After that beauty, we passed a huge sign, shapped as a bike, that said "Takikawa-Fukagawa bike route". (Fukagawa (深川) is the city between Takikawa and Asahikawa) And sarcastically, the route leades right into a field of tall grass right after the sign: this is truly the end of it, although Fukagawa, where it was supposed to lead to, is still miles away and nowhere in sight.

Forced off the river side route, we cut accross some farms and finally got back on Route 12. We soon got to the Fukagawa station of the road, the only one we know of that has a 7-eleven. Later on, we came to a tunnel that said bike and pedestrians not allowed, and there's a bypass route for us next to it. This is where we saw the first "Caution: Bears around" (注意:熊出没) sign. Fun and exciting as it is, no one really hoped to run into one.

Getting closer to our goal of the day: Asahikawa(旭川), we encountered another tunnel, also with a bypass for bikes. Yet, it's part of the "Asahikawa city bike route". As we had to make a turn before entering the city to get to our camping site(カムイの杜公園), I was afraid that the path might lead directly into the city with no exits to the camping site, thus I made the decision to ride through the tunnel. Bad mistake. The tunnel was narrow. If you ride on the road, you block traffic, and my friends practically made a traffic jam. I, who was riding on the sidewalk, told them to get on the sidewalk and let the traffic go. But the sidewalk is also narrow, with sand on the ground, and "emergency phones"(非常電話) sticking out of the wall now and then, forcing us to walk by the phones to avoid falling off the sidewalk. Worst of all, it turned out to be more then 1.2km long, you could immagine the bad air inside...

Taking deep breaths outside, we finally got out, and noticed that the bike path had many exits to the main road. Great. Next on, we still missed that small turn to the campsite, and rode directly into the city dispite sticking to route 12. Well, on the good side we found a great big supermarket to get food for dinner in the city. And we could get to the campsite very fast from the city. It's only a 1km climb, 1km downhill, and 1km flat road. There's also hotsprings(高砂温泉) on top of the hill.

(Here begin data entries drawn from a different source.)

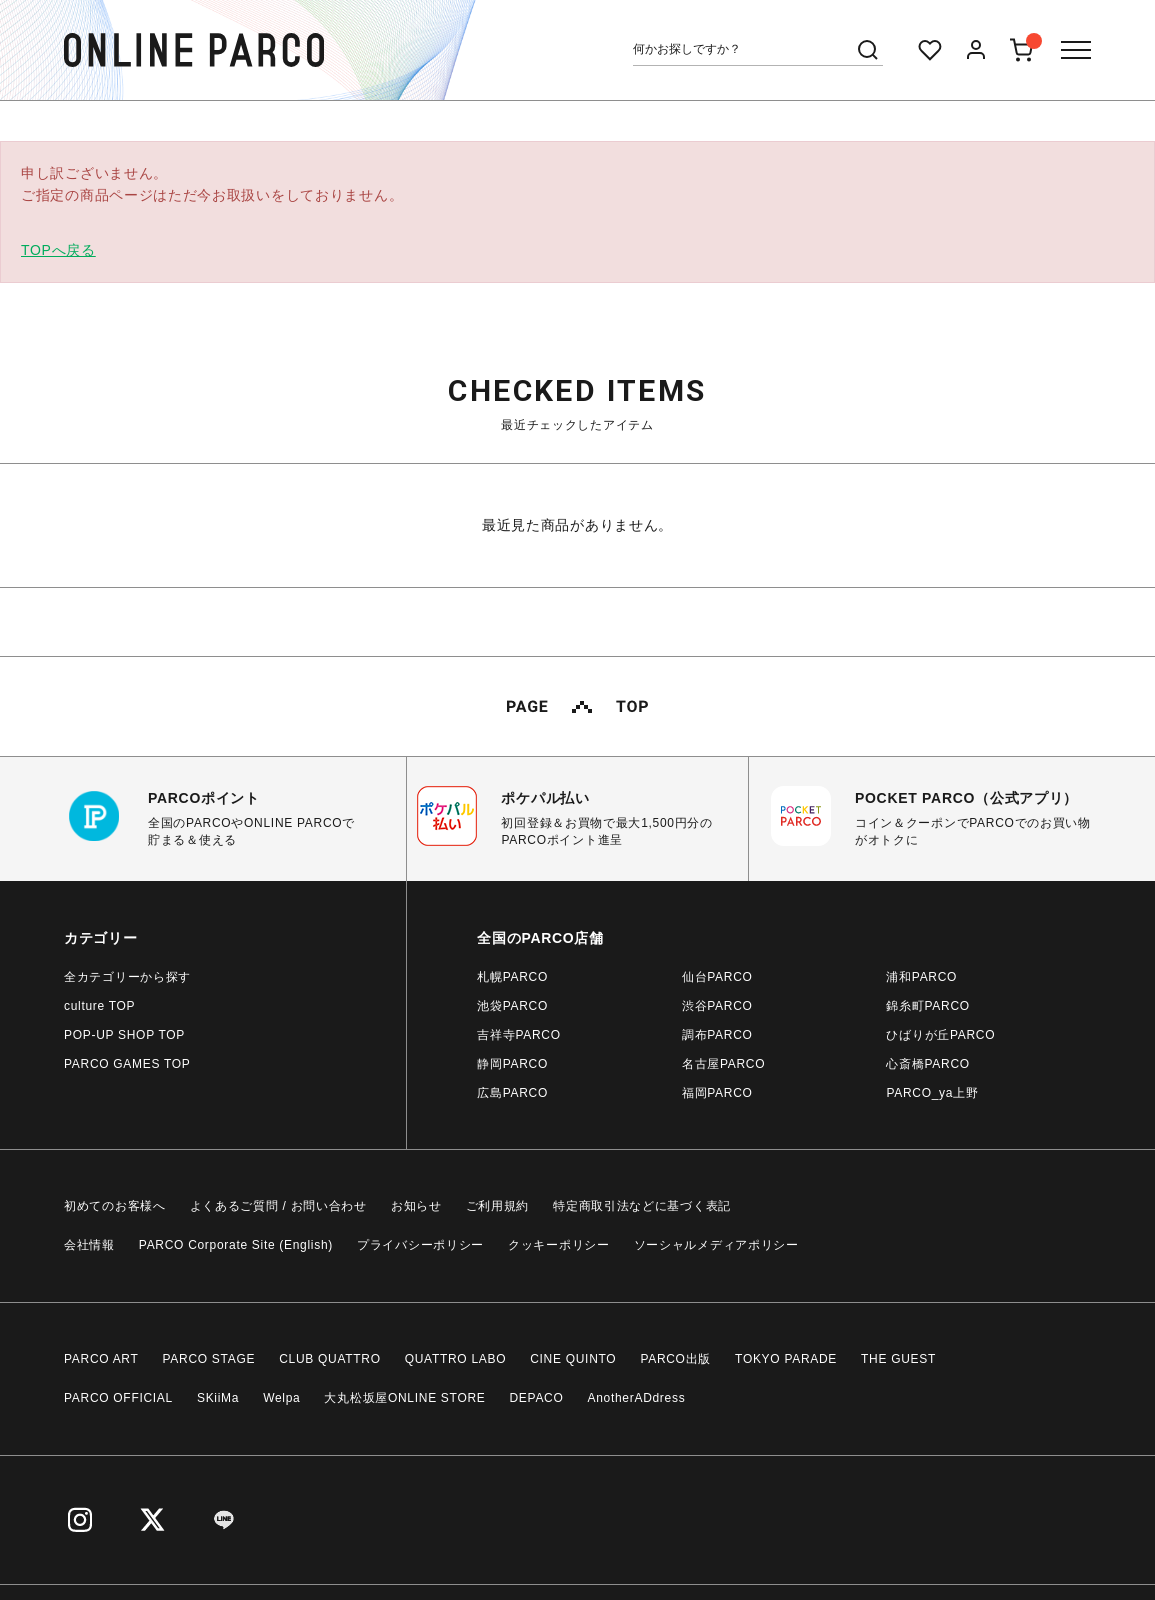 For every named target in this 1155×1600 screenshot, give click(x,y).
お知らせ (416, 1206)
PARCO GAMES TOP (127, 1064)
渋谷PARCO (717, 1006)
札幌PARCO (512, 977)
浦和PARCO (921, 977)
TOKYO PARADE (786, 1359)
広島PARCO (512, 1093)
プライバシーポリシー (420, 1245)
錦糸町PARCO (927, 1006)
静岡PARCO (512, 1064)
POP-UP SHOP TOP (124, 1035)
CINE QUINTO (573, 1359)
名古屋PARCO (723, 1064)
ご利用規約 (498, 1206)
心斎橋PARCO (927, 1064)
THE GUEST (898, 1359)
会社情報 (89, 1245)
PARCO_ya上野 (932, 1093)
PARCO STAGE (209, 1359)
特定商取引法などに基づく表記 (642, 1206)
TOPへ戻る (58, 250)
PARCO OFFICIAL (118, 1398)
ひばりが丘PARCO (940, 1035)
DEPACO (537, 1398)
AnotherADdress (637, 1398)
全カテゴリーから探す (127, 977)
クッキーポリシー (559, 1245)
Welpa (281, 1398)
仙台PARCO (717, 977)
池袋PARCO (512, 1006)
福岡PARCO (717, 1093)
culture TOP (99, 1006)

The campsite (カムイの杜公園, something like "park of the stomach of the devil"? I'm not sure how to translate the name), is neatly arranged, another beautiful park in a valley, and best of all, free. The manager is very nice, helpful and likes to chat, always saying "you really should see the flowers in Biei(美瑛, our next stop)". With hotspings in 2km, and a supermarket in 5km, it was one of the best stays we had. We even had sashimi(刺身) and beer after the bath in the hotspings. Sashimi is always half price in supermarkets by the end of the day, to clear off the old ones and sell fresh ones the next day. The half price ones are our favorite. Oh, yeah, the hotspings bath place guy also gave us Japanese Cherries, which are the sweetest I'd ever had.

We were the only ones camping in the park that night. Very nice to have a valley all to our selves.